You can check the math yourself. The probability of survival of a product following the constant failure rate of the exponential distribution is e^{-(1/MTBF)(Operating Time).} So, a product with a MTBF of 200,000 hours will have a probability of survival of e^{-(1/200,000)(200,000)} or 37%.

Assuming MTBF and MTTF are high likelihood projections is actually almost the exact opposite of how the math really works out. Use MTBF and MTTF with high caution, not high trust.

Mistake #4: MTBF and MTTF data is assumed to be good and current

Even if you make it past the first three mistakes, this fourth mistake usually throws a wrench in MTBF and MTTF because many of the prediction models and prediction tools being sold are based on outdated information and outdated technologies. One example of this is using a MTBF prediction model for a flash memory device. Most of the data behind prediction tools stopped getting updated when the United States Defense Department transitioned to commercial off the shelf acquisition practices and stopped funding the collection of component operating and failure data. One example is many models for flash memory include devices that have 256K or 512K capacity while the world has moved way past this.

Assuming that the information in prediction models and tools is good and current may lead you to making extremely erroneous predictions of MTBF and MTTF. If you are going to predict MTBF or MTTF, you need to either have collected the operating and failure data yourself and analyzed it properly or make sure that component suppliers are providing good data.

Time to move on…

MTBF and MTTF may have had a brief time in the spotlight of reliability when items were screened for early defects and maintained properly, good data was kept, and people didn’t know how to or didn’t know better about uncovering root causes of failures and designing them out or mitigating them. But that past is past. It is time to move on from MTBF and MTTF to more effective methods to drive reliability.

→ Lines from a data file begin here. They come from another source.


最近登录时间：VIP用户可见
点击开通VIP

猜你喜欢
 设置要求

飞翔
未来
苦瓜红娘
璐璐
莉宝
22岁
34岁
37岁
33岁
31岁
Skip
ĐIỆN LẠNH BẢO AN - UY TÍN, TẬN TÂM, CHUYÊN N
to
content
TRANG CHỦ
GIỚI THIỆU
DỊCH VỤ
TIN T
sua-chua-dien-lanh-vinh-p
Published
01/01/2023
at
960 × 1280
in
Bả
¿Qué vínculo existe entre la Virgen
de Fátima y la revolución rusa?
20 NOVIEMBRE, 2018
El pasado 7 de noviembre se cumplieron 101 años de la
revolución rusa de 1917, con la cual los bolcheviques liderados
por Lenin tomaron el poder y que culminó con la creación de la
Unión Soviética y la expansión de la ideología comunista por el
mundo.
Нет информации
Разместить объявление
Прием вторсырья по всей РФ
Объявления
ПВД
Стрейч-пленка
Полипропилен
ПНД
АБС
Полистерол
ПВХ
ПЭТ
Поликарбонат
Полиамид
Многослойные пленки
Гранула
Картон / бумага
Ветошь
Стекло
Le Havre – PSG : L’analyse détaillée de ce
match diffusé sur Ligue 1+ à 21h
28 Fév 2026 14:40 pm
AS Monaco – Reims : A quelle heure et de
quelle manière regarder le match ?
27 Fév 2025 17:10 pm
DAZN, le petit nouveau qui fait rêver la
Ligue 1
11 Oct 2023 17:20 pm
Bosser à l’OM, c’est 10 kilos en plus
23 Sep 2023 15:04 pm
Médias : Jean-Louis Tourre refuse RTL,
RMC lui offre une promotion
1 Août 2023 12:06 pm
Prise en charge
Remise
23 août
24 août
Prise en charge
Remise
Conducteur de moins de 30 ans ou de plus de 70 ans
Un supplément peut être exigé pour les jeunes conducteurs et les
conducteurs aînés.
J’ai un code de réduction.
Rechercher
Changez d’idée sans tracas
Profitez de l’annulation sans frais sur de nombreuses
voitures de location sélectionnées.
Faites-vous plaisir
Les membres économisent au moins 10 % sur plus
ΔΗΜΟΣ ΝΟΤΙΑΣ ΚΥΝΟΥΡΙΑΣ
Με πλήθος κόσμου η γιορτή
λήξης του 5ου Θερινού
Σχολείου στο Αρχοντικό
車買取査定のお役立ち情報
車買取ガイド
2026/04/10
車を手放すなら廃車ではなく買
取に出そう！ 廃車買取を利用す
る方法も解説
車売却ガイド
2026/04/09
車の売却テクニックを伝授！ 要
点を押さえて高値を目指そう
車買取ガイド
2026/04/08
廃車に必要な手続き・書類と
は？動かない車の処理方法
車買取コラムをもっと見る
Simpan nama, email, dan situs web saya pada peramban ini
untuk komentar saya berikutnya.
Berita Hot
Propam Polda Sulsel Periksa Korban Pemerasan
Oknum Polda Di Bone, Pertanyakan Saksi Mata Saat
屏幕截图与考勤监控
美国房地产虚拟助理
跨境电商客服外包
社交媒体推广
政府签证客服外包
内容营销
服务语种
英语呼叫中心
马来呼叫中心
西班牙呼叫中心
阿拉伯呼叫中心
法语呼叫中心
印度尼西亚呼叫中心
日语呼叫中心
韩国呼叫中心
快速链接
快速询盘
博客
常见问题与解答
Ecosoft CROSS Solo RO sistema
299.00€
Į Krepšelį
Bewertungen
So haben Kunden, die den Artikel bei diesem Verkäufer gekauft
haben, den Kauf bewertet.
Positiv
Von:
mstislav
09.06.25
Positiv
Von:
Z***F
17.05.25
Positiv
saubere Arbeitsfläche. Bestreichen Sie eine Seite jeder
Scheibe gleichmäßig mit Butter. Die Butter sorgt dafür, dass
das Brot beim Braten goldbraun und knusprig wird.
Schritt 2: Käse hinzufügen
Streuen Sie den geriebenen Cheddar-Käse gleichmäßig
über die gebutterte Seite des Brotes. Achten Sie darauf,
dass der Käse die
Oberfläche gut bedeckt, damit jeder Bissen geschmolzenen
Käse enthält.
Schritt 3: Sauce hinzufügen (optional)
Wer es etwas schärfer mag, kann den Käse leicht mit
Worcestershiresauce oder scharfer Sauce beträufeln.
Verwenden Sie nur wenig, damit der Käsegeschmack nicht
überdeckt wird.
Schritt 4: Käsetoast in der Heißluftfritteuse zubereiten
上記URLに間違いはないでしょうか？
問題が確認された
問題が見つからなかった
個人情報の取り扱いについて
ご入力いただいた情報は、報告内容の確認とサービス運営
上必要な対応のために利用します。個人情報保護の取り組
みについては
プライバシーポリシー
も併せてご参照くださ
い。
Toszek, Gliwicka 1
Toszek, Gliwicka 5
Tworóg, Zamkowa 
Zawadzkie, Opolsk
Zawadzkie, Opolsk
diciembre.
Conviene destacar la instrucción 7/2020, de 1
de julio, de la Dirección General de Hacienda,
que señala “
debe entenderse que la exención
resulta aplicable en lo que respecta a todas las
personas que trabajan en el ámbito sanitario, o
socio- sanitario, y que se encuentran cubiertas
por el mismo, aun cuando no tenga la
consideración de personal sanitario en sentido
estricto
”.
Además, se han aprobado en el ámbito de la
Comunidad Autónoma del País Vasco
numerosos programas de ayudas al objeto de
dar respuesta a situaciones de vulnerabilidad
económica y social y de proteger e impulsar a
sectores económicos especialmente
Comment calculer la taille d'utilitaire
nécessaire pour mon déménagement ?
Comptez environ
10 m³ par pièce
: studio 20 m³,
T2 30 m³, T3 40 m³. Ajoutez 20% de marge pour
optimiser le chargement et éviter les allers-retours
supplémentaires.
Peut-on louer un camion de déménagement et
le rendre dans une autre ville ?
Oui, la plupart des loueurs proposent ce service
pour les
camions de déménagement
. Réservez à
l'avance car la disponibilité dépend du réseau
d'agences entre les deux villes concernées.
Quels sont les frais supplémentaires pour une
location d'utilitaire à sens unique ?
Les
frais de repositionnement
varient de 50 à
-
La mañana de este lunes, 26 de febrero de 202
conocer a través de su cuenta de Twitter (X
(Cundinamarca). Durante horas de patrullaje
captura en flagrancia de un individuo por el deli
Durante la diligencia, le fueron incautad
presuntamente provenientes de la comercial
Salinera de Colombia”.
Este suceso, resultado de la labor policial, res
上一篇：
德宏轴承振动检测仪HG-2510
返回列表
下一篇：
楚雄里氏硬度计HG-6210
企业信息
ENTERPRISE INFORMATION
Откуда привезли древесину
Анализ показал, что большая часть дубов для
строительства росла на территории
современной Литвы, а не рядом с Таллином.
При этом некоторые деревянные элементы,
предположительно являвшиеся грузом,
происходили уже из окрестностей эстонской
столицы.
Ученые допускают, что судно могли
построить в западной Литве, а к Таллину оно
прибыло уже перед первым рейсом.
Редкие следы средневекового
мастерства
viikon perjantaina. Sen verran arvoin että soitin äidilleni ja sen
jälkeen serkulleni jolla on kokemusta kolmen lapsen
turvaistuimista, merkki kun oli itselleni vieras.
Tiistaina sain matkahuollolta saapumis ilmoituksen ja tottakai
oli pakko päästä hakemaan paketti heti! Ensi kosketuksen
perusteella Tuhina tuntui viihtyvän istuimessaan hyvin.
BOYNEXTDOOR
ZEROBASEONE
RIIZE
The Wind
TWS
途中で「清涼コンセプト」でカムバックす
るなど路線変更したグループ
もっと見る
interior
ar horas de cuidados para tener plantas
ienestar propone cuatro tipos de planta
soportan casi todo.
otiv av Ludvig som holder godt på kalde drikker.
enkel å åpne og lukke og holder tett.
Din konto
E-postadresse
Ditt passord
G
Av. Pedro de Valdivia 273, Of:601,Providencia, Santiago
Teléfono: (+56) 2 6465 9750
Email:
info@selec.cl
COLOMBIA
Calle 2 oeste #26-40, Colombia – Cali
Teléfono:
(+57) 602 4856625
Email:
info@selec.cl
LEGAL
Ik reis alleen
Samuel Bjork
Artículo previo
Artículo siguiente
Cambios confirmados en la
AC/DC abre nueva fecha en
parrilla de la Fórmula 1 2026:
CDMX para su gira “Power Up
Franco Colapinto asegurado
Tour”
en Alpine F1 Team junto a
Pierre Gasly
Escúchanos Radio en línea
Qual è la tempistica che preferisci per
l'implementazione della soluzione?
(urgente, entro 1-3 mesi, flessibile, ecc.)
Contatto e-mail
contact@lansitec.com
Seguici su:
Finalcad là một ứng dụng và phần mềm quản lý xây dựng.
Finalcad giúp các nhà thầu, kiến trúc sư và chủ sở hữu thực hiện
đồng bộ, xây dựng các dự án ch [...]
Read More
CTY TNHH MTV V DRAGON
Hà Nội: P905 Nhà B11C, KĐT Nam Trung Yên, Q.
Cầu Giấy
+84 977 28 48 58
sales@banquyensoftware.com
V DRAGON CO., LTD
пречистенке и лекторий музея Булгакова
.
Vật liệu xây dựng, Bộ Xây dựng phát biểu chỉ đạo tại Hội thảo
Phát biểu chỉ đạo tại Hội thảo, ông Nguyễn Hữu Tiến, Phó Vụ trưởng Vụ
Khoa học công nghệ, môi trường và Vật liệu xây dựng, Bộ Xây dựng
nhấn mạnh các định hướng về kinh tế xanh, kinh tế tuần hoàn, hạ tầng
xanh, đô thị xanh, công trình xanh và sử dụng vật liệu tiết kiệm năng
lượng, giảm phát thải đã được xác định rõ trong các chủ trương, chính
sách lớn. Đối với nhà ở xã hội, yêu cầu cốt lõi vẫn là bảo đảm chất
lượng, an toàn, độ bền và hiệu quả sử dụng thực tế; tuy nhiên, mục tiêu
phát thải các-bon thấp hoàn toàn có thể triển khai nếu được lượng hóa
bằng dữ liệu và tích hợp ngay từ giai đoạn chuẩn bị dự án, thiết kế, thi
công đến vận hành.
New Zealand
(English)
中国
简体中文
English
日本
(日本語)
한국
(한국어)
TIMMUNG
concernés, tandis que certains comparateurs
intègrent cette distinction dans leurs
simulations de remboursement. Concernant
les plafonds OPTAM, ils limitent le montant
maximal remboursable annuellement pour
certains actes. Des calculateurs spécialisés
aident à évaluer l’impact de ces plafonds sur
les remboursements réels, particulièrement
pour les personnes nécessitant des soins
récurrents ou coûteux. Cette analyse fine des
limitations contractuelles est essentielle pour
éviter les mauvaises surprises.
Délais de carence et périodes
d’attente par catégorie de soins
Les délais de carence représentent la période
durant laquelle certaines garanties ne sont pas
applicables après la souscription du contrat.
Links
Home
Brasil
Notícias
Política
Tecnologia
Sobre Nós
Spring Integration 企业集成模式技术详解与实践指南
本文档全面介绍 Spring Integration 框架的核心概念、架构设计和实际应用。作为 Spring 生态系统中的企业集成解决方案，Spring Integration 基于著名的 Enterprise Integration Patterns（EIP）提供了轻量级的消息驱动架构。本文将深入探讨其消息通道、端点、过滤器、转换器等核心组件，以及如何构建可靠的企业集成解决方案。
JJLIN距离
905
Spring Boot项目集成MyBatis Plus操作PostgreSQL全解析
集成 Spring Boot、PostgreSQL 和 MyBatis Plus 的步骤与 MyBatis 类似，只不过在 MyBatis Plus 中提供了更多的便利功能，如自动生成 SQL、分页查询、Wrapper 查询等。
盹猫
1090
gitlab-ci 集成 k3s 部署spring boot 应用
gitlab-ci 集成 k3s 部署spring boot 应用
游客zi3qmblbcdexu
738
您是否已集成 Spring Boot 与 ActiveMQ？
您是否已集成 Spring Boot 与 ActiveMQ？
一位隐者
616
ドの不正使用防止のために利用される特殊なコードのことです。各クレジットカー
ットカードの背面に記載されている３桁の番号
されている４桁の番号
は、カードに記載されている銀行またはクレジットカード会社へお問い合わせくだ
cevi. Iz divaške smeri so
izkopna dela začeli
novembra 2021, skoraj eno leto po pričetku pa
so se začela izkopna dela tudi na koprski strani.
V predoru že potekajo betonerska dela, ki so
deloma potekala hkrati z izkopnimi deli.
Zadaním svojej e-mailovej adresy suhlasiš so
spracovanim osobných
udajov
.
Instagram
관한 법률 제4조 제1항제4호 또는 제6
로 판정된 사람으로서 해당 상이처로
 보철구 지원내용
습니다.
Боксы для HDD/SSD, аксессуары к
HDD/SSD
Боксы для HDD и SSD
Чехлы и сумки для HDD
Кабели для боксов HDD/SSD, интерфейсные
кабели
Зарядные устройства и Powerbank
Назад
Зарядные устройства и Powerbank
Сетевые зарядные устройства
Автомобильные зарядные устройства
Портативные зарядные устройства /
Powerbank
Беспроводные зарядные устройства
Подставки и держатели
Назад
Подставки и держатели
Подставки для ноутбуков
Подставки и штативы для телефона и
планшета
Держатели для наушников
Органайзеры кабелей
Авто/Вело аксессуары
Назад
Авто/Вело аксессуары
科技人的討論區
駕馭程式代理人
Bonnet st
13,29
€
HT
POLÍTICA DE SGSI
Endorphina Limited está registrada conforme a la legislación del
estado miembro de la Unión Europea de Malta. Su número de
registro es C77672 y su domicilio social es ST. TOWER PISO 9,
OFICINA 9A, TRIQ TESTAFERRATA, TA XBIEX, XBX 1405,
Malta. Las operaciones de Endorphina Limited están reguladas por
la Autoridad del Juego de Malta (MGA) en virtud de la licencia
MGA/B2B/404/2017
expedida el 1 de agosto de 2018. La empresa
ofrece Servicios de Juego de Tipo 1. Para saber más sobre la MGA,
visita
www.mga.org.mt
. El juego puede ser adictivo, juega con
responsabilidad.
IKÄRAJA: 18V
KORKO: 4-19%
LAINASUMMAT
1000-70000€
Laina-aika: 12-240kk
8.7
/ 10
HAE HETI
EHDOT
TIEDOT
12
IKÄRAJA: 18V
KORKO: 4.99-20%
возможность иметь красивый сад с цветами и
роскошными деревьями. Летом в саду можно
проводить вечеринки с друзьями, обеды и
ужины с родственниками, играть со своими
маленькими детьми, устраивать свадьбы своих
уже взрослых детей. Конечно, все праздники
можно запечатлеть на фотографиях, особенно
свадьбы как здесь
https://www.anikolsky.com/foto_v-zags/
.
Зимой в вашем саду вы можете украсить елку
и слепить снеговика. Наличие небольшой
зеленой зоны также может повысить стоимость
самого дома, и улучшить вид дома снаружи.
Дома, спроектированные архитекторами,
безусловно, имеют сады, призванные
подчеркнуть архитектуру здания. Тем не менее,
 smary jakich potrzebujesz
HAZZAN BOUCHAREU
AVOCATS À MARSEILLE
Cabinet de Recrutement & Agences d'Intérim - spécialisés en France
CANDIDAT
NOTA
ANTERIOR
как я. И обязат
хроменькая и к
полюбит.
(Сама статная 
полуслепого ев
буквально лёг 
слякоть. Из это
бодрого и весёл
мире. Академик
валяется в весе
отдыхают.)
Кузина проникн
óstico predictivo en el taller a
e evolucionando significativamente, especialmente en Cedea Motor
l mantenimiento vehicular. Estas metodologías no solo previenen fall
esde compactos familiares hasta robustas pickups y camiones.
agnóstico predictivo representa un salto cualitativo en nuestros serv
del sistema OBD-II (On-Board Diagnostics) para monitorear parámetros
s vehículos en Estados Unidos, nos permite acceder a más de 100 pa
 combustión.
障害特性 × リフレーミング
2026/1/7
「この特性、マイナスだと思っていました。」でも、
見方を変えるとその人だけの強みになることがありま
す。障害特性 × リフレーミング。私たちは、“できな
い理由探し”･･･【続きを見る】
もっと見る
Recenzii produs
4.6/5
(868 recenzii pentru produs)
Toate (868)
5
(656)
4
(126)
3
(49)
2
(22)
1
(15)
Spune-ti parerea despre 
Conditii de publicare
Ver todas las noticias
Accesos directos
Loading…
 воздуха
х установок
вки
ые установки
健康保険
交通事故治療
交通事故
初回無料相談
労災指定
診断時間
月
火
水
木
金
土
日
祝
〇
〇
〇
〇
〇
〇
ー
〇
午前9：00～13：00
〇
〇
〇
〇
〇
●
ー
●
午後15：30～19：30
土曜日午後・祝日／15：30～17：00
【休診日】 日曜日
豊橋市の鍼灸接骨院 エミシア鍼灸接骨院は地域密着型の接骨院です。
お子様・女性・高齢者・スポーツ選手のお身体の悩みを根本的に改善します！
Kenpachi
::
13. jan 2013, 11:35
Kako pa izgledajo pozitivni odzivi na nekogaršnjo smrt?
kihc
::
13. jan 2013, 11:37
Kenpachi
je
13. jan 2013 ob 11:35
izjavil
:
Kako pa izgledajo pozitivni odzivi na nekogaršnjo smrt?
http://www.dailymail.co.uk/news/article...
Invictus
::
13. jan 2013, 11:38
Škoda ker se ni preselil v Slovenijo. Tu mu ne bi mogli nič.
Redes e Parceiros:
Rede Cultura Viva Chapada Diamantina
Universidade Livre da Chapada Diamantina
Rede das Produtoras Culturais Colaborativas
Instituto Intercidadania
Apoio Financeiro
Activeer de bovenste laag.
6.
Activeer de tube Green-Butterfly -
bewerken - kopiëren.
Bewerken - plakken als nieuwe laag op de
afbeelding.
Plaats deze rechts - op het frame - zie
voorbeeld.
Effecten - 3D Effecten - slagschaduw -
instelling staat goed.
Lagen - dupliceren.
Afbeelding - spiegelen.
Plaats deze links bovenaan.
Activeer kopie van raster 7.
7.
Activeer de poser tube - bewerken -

Maybe you are one of the lucky ones who deal with large product populations, products are all properly maintained, and you keep good data so the MTBF and MTTF math still holds.

Good for you.

Most of us live in a demanding world with demanding customers and demanding bosses and tight schedules and limited resources. Customers don’t want to hear about averages that have low confidence levels, they expect the product they bought to live its expected usage life. Bosses don’t want to hear about the huge number of product samples needed to test and huge amount of field data needed to statistically derive the proper failure distribution analysis, they want to know why the product has not launched yet.

Reliability professionals in today’s world have to understand more and guide product teams to:

Design for Reliability for proper application, design margin, and derating.

Design for Maintainability to address issues that must be mitigated by maintenance when the needed product life reliability cannot be achieved without maintenance actions.

Failure Mode and Effects Analysis (FMEA) and Fault Tree Analysis (FTA) to determine the risks to the product based on severity, occurrence, and detection to drive actions to drive down risk before it becomes realized.

Reliability Testing to aggressively test and discover failures, at what point failures occur, and how much reliability margin the product will have to drive actions to correct the weak links in the design.

Design for Manufacturability to preserve the designed in reliability of the product during its manufacture.

Get Good Data from your own test and field history and supplier data you can trust instead of relying on generic and often outdated and obsolete prediction data. Data for your products in your customer’s hands tells you the real story of how your products are actually performing in their actual (and sometimes surprising) usage applications and operating environments.